[[ Records for the task open ]]
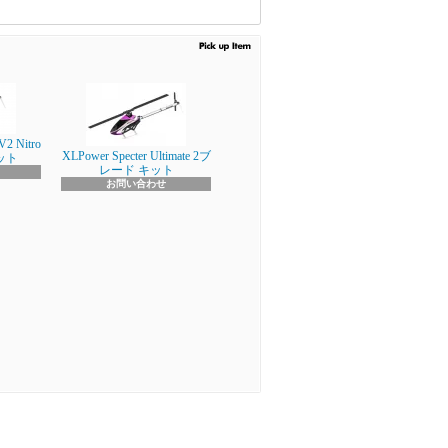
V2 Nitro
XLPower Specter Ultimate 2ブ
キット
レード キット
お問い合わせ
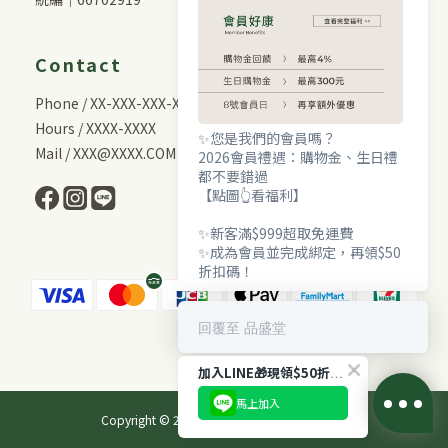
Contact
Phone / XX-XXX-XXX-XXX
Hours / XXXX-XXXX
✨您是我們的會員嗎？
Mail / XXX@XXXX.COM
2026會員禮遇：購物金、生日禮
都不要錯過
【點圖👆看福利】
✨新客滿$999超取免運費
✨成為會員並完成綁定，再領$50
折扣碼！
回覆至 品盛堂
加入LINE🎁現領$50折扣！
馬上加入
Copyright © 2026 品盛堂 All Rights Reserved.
[[ Records for the task closed ]]
[[ Records for the task open ]]
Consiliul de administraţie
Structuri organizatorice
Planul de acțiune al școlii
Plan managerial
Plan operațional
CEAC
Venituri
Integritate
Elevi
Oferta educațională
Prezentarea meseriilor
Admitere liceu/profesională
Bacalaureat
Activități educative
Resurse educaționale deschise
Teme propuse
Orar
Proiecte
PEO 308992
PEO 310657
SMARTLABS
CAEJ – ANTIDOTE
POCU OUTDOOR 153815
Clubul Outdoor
[[ Records for the task closed ]]
**What you are asked to do:** Repeat exactly, and only, the entries from the line with "XLPower Specter Ultimate 2ブ" through the line with "Copyright © 2026 品盛堂 All Rights Reserved.". Pictures are skipped.

**Worked solution:**
XLPower Specter Ultimate 2ブ
キット
レード キット
お問い合わせ
Contact
Phone / XX-XXX-XXX-XXX
Hours / XXXX-XXXX
✨您是我們的會員嗎？
Mail / XXX@XXXX.COM
2026會員禮遇：購物金、生日禮
都不要錯過
【點圖👆看福利】
✨新客滿$999超取免運費
✨成為會員並完成綁定，再領$50
折扣碼！
回覆至 品盛堂
加入LINE🎁現領$50折扣！
馬上加入
Copyright © 2026 品盛堂 All Rights Reserved.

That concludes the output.